Durante tres domingos leeremos el capítulo 13 de san Mateo, dedicado a las
parábolas del Reino. Jesús nos habla del reinado salvador de Dios, y lo hace de
manera sencilla para ser comprendido por todos. Es verdad que a veces tan solo
algunos comprenden la parábola, no porque Jesús lo haga ex- profeso para no ser
comprendido, ni que las parábolas en sí mismas no se entiendan. Lo que sucede es
que tratan de los aspectos más importantes, más íntimos, más decisivos para la
vida del hombre y esto siempre cuesta entender porque somos superficiales, nos
cerramos a lo más importante, a lo que nos interpela y exige, ahogando el sentido
más íntimo de nuestra vida.
En la parábola del sembrador tiene su importancia los diferentes terrenos en donde
cae la semilla y la acogida que se le da. Pero lo principal es la semilla que llega a
todos, porque el amor de Dios y su plan salvador son para todos sin favoritismos.

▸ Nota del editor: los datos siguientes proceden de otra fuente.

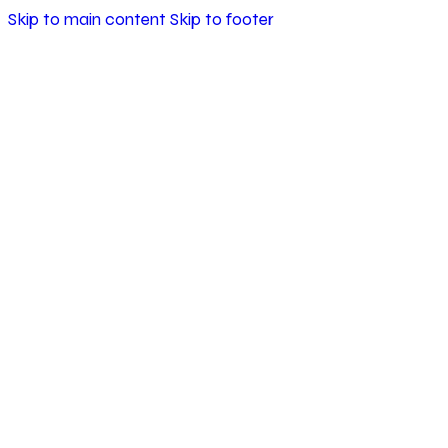
Skip to main content
Skip to footer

La semilla es la Palabra de Dios, es Jesús, es el Evangelio, que es criterio, luz y guía
porque es manifestación y revelación del mismo Dios. Siembra en cada uno de
nosotros, y esa semilla es todo lo que hay de Dios en nuestra vida: la palabra de un
amigo, el gesto entrañable de quien nos quiere, el ejemplo de tantos hermanos,
todo lo que hay de bueno, de justo, de amor, de verdad… Un todo que se ha
manifestado máximamente en la vida y acción de Jesús. El Evangelio no es una
moral, ni una política, ni siquiera una religión con mayor o menor porvenir. Es la
fuerza salvadora de Dios sembrada por Jesús en el corazón del mundo y en la vida
de los hombres.
La semilla que llega a todos tiene vitalidad para dar fruto. La cuestión está en la
acogida que le damos, la radical incondicionalidad con que nos abrimos a la semilla.

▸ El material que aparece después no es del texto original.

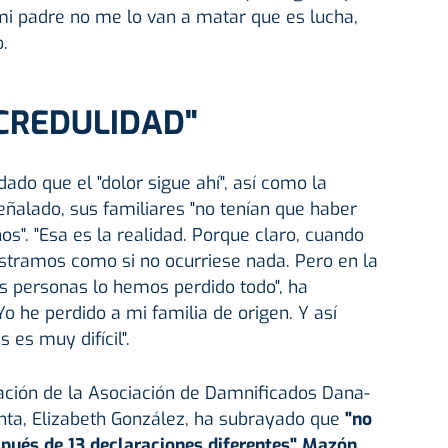
i padre no me lo van a matar que es lucha,
.
NCREDULIDAD"
ado que el "dolor sigue ahí", así como la
señalado, sus familiares "no tenían que haber
". "Esa es la realidad. Porque claro, cuando
tramos como si no ocurriese nada. Pero en la
s personas lo hemos perdido todo", ha
o he perdido a mi familia de origen. Y así
es muy difícil".
tación de la Asociación de Damnificados Dana-
enta, Elizabeth González, ha subrayado que
"no
spués de 13 declaraciones diferentes" Mazón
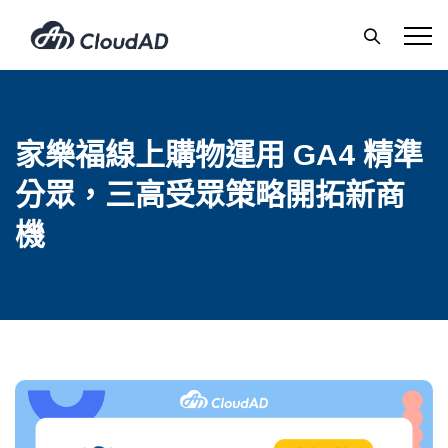
家樂福線上購物運用 GA4 精準
分眾，三高受眾策略開拓新商
機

La semilla hará su trabajo; el nuestro es sobre todo el dejar que esta semilla entre
en lo más profundo, en lo más hondo de nuestra vida. Y esto que parece tan
sencillo es lo que más cuesta. Dejamos, unas veces, la semilla en la superficie de
nuestra vida; o no le damos su valor como si fuera un aspecto más de nuestra ida,
junto a tantos otros que nos preocupan más; o aunque algo en nosotros nos diga
que es lo más importante, queda ahogada porque no somos suficientemente
valientes, suficientemente sinceros, para arrancar de nosotros aquello que ahogará
la semilla. Solo acogiendo sinceramente esta semilla, el Reino de Dios crecerá en
nosotros y en la humanidad.
La parábola del sembrador es una invitación a la esperanza. La siembra del
Evangelio tiene una fuerza incontenible. A lo largo de la historia ha dado y seguirá
dando su fruto, a pesar de todos los obstáculos, y aun con resultados muy diversos,
la siembra termina en cosecha fecunda que hace olvidar otros fracasos y es
superior a toda dificultad. La energía transformadora del Evangelio, que es la fuerza
del amor incondicional de Dios, está trabajando a la humanidad. La sed de justicia,
de verdad y de amor que tanto nos acucia seguirá creciendo, por eso la siembra de
Jesús no terminará en fracaso, “dará su fruto y producirá ciento o ochenta o treinta
por uno”, pero producirá.
Lo que se nos pide es acoger la semilla. Darnos cuenta qué terreno somos, y dar la
vuelta a nuestra vida como dura y difícil tierra que es preciso remover con ilusión y
esperanza para que reciba y haga fructificar la siembra de Dios.
No faltarán obstáculos a la siembra de Dios, pero la fuerza de Dios dará su fruto.
Sería, por tanto, absurdo dejar de sembrar. No hay que olvidar esto en la vida de
cada uno y en la tarea evangelizadora de la Iglesia.